WHAT THE TASK REQUIRES:
How many lines in the records below contain the word "WAYFARER"? Reply with that number only.

Stored entries
____
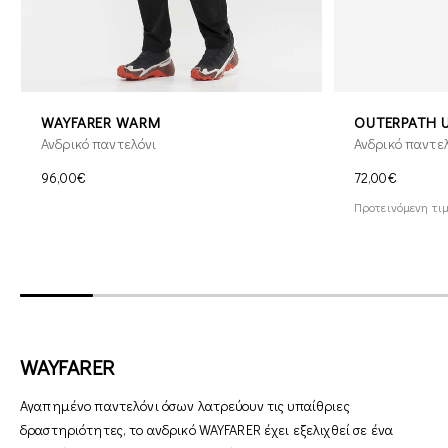
WAYFARER WARM
OUTERPATH U
Ανδρικό παντελόνι
Ανδρικό παντε
96,00€
72,00€
Προτεινόμενη τιμ
WAYFARER
Αγαπημένο παντελόνι όσων λατρεύουν τις υπαίθριες
δραστηριότητες, το ανδρικό WAYFARER έχει εξελιχθεί σε ένα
____
RESPONSE TO THE TASK:
3